|Title||Uncertainty-wise Cyber-Physical Systems Testing|
|Project(s)||U-Test: Testing Cyber-Physical Systems under Uncertainty: Systematic, Extensible, and Configurable Model-based and Search-based Testing Methodologies, MBT4CPS: Model-Based Testing For Cyber-Physical Systems|
|Publication Type||PhD Thesis|
|Year of Publication||2018|
|Degree awarding institution||The University of Oslo|
|Number of Pages||292|
|Publisher||The University of Oslo|
|Keywords||Cyber-Physical System, Model-based Testing, Uncertainty|
A Cyber-Physical Systems (CPS), as an integration of computing, communication, and control for making intelligent and autonomous systems, has been widely applied in various safety-critical domains, e.g., avionics and automotive. However, uncertainty is inherent in CPSs due to various reasons such as unpredictable environment under which the CPSs are operated. And, uncertainties may cause irreparable accidents once they cannot be handled properly by CPSs. Therefore, it is crucial to identify uncertainties in CPSs and test CPSs under the uncertainties, to ensure that CPSs are capable of handling the uncertainties during their actual operations, i.e., making CPSs less uncertain.

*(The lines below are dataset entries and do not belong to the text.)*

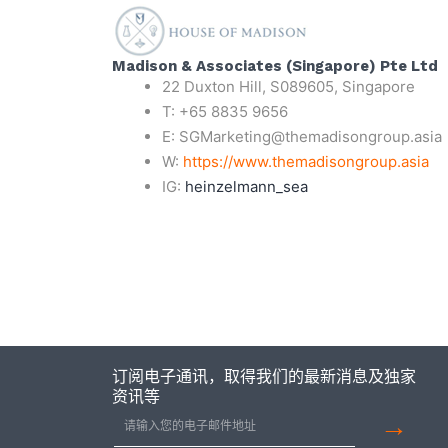
Madison & Associates (Singapore) Pte Ltd
22
Duxton
Hill, S089605, Singapore
T:
+65 8835 9656
E:
SGMarketing@themadisongroup.asia
W:
https://
www.
themadisongroup
.asia
IG:
heinzelmann_sea
订阅电子通讯，取得我们的最新消息及独家
资讯等
→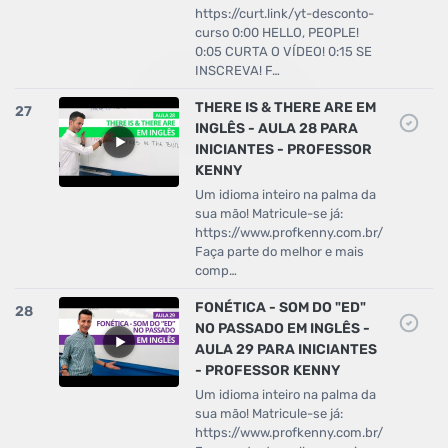
https://curt.link/yt-desconto-
curso 0:00 HELLO, PEOPLE!
0:05 CURTA O VÍDEO! 0:15 SE
INSCREVA! F…
THERE IS & THERE ARE EM
27
INGLÊS - AULA 28 PARA
INICIANTES - PROFESSOR
KENNY
Um idioma inteiro na palma da
sua mão! Matricule-se já:
https://www.profkenny.com.br/
Faça parte do melhor e mais
comp…
FONÉTICA - SOM DO "ED"
28
NO PASSADO EM INGLÊS -
AULA 29 PARA INICIANTES
- PROFESSOR KENNY
Um idioma inteiro na palma da
sua mão! Matricule-se já:
https://www.profkenny.com.br/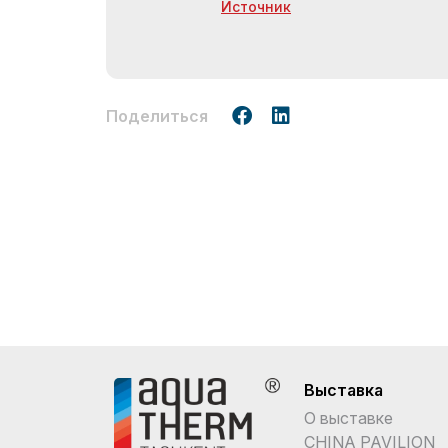
Источник
Поделиться
Выставка
О выставке
CHINA PAVILION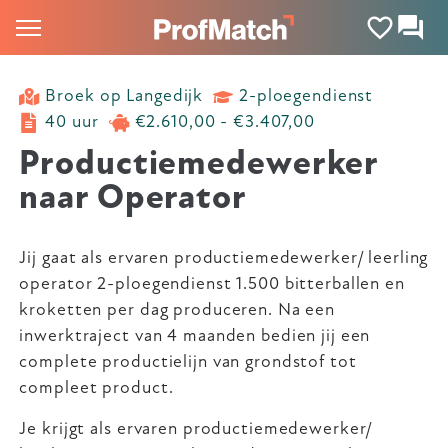
Broek op Langedijk
2-ploegendienst
40 uur
€2.610,00 - €3.407,00
Productiemedewerker
naar Operator
Jij gaat als ervaren productiemedewerker/ leerling
operator 2-ploegendienst 1.500 bitterballen en
kroketten per dag produceren. Na een
inwerktraject van 4 maanden bedien jij een
complete productielijn van grondstof tot
compleet product.
Je krijgt als ervaren productiemedewerker/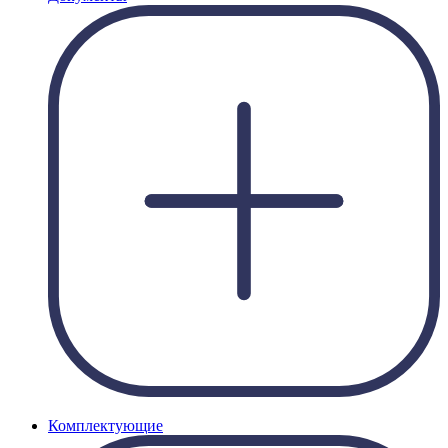
Комплектующие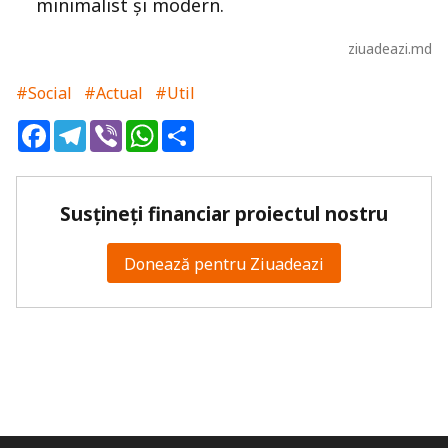
minimalist și modern.
ziuadeazi.md
#Social
#Actual
#Util
Facebook
Telegram
Viber
WhatsApp
Share
Susțineți financiar proiectul nostru
Donează pentru Ziuadeazi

Towards this direction, five contributions were made in the thesis corresponding to five papers respectively: (C1) a conceptual model, named as U-Model, for helping develop a systematic and comprehensive understanding of uncertainty in CPSs; (C2) an use case modeling methodology, named as U-RUCM, for identifying, qualifying, and, where possible, quantifying uncertainty in requirements engineering; (C3) a test modeling methodology, named as UncerTum, for supporting the construction of test ready models with the explicit representation of uncertainties in CPSs; (C4) an evolution framework, named as UncerTolve, for interactively evolving test ready models specified with UncerTum based on real operational data; and (C5) a testing framework, named as UncerTest, for testing CPSs in the presence of uncertainties in their operating environments in a cost-effective manner using model-based and search-based testing techniques.
Based on our evaluations of the five contributions with the industrial CPS case studies, we observed that U-Model, as the foundation for this research, is sufficiently complete for characterizing and classifying uncertainties in CPSs. Then, the U-Model based modeling methodologies U-RUCM and UncerTum offer solutions to enable the identification and specification of uncertainties at two critical phases of a system development lifecycle: requirements engineering and testing. Furthermore, UncerTolve can successfully evolve model elements of the test ready models specified with UncerTum and calculate objective uncertainty measurements based on real operational data. Last, UncerTest managed to cost-effectively test CPSs in the presence of uncertainties and proactively identify unknown uncertainties by introducing the sources of the uncertainties into the test environments during test case execution.